Work to be completed
Excluding pictures, what does the listing below contain from the line with "ήταν εκπληκτικές και η ενθουσιασμός ήταν" up to and including the line with "CONFIRA TODAS AS NOTÍCIAS", word for word?

The records
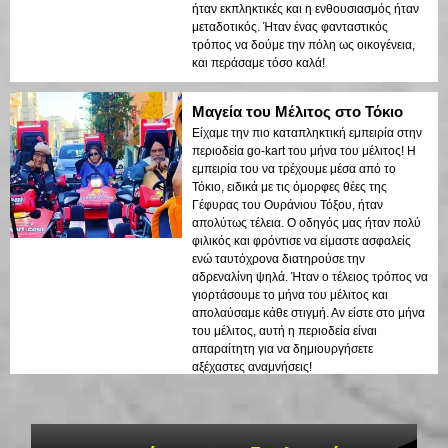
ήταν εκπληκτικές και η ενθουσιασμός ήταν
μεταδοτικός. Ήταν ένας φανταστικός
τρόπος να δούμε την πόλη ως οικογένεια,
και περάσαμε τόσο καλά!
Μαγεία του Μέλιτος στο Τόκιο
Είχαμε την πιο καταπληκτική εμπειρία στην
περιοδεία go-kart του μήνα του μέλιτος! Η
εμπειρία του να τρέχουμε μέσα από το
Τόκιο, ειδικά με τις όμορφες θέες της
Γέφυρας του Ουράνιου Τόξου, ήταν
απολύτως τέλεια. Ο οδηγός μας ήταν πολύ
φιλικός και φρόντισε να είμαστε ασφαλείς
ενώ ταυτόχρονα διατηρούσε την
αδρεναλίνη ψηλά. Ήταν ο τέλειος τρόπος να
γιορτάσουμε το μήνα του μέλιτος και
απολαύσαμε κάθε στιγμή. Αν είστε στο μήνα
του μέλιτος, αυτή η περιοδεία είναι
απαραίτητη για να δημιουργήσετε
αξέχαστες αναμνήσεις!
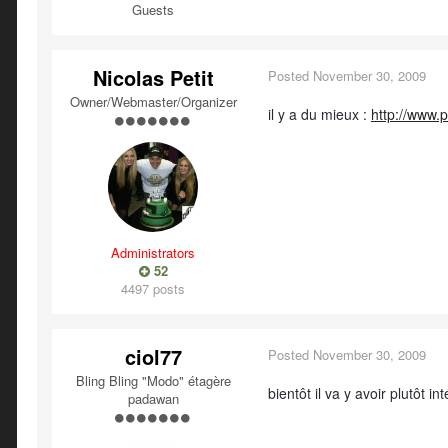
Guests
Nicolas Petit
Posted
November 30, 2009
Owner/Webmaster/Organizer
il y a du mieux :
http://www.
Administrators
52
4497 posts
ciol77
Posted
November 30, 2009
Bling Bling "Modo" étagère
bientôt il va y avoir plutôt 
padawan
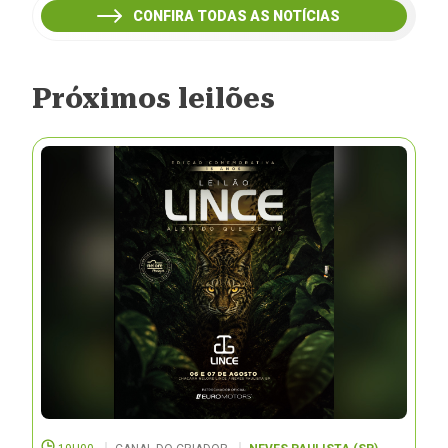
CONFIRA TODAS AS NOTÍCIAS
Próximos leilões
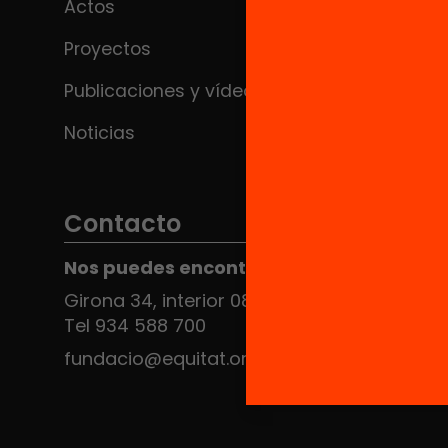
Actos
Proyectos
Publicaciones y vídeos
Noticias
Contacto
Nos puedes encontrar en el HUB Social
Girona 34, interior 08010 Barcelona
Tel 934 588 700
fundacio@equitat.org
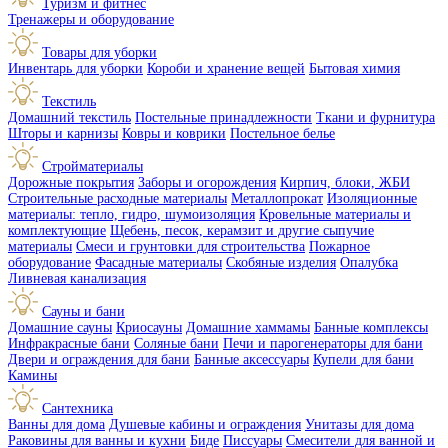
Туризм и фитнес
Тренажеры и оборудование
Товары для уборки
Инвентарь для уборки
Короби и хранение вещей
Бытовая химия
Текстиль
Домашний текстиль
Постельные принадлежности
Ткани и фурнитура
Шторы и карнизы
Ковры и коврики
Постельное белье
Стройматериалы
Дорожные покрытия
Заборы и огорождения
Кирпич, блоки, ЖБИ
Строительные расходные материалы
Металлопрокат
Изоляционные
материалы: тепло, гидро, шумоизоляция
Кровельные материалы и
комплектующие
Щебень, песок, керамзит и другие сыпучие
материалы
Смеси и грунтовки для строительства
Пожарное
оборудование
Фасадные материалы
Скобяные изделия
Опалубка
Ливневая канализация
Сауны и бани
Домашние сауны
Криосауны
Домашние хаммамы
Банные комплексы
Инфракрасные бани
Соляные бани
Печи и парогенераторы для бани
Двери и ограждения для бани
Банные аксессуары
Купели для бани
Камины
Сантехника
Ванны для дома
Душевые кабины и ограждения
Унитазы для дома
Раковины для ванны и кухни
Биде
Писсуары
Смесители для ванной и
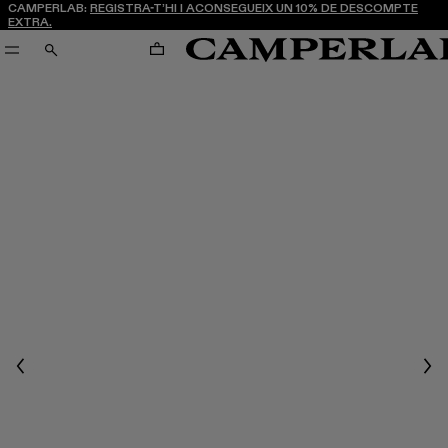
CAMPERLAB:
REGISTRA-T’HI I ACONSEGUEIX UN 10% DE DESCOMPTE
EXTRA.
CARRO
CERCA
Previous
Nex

--

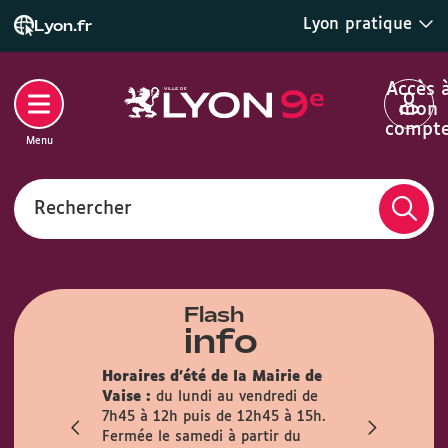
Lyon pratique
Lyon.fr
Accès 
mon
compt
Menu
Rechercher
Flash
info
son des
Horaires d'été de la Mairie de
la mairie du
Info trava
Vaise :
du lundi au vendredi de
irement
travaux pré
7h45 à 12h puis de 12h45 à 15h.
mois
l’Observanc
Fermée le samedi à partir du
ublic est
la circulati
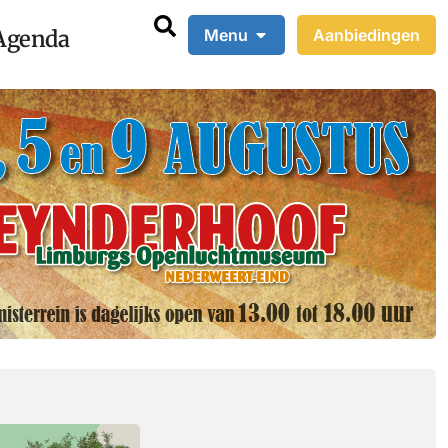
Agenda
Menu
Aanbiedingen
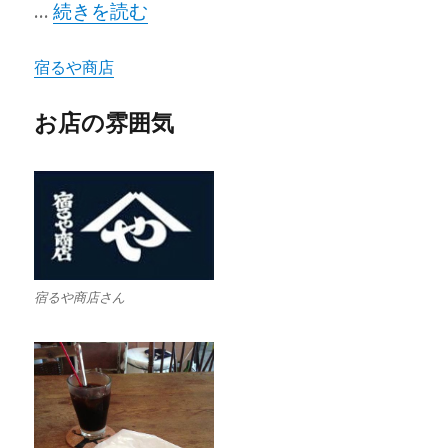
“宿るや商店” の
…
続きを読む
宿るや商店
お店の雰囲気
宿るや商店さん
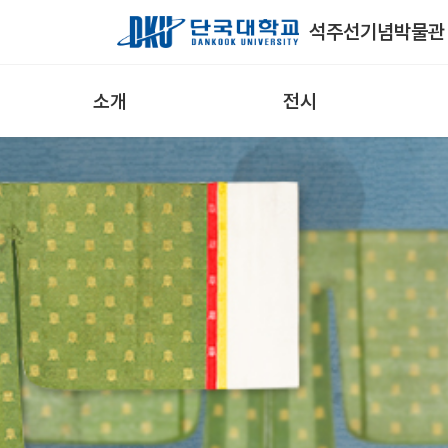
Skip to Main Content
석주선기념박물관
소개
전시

==

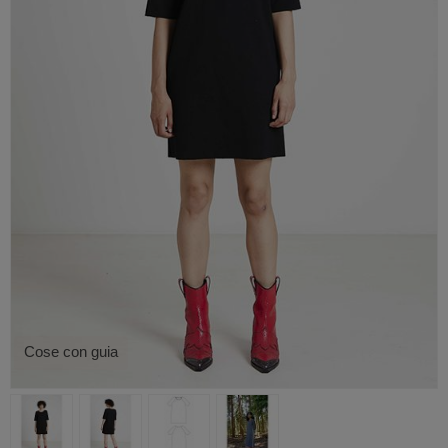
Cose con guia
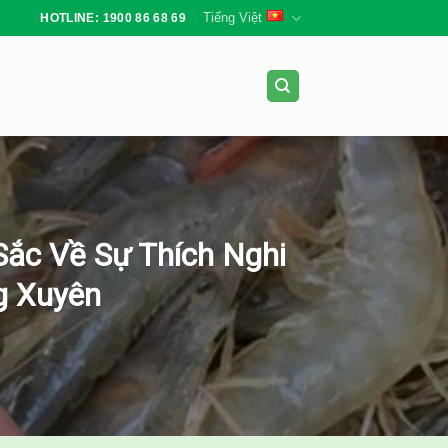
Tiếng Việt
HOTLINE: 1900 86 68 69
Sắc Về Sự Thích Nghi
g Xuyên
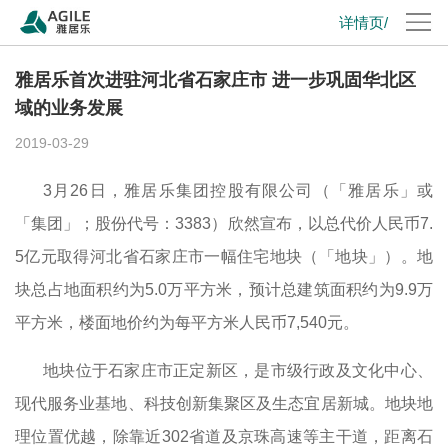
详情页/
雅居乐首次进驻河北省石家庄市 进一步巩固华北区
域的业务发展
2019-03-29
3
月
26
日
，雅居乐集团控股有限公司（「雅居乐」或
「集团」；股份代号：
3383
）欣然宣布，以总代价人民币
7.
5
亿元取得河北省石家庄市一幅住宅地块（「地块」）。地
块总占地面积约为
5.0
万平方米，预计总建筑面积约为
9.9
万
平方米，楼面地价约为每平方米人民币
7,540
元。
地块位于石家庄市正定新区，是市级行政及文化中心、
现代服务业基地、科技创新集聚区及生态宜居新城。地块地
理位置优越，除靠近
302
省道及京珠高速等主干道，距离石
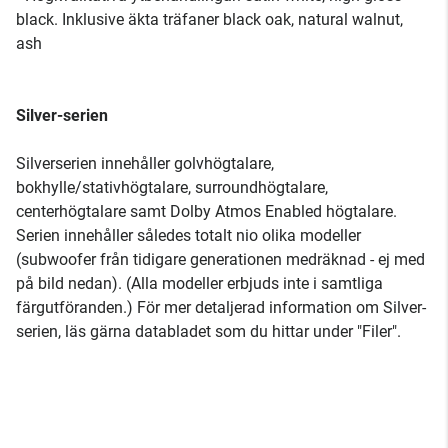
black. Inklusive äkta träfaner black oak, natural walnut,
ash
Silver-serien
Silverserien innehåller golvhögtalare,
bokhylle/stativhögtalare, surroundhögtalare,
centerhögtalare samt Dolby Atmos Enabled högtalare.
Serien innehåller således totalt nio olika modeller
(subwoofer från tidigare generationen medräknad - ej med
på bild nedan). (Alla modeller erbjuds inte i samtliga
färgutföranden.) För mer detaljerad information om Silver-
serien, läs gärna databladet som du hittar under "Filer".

Answer space
ήταν εκπληκτικές και η ενθουσιασμός ήταν
μεταδοτικός. Ήταν ένας φανταστικός
τρόπος να δούμε την πόλη ως οικογένεια,
και περάσαμε τόσο καλά!
Μαγεία του Μέλιτος στο Τόκιο
Είχαμε την πιο καταπληκτική εμπειρία στην
περιοδεία go-kart του μήνα του μέλιτος! Η
εμπειρία του να τρέχουμε μέσα από το
Τόκιο, ειδικά με τις όμορφες θέες της
Γέφυρας του Ουράνιου Τόξου, ήταν
απολύτως τέλεια. Ο οδηγός μας ήταν πολύ
φιλικός και φρόντισε να είμαστε ασφαλείς
ενώ ταυτόχρονα διατηρούσε την
αδρεναλίνη ψηλά. Ήταν ο τέλειος τρόπος να
γιορτάσουμε το μήνα του μέλιτος και
απολαύσαμε κάθε στιγμή. Αν είστε στο μήνα
του μέλιτος, αυτή η περιοδεία είναι
απαραίτητη για να δημιουργήσετε
αξέχαστες αναμνήσεις!
Guests
Nicolas Petit
Posted
November 30, 2009
Owner/Webmaster/Organizer
il y a du mieux :
http://www.
Administrators
52
4497 posts
ciol77
Posted
November 30, 2009
Bling Bling "Modo" étagère
bientôt il va y avoir plutôt 
padawan
CONFIRA TODAS AS NOTÍCIAS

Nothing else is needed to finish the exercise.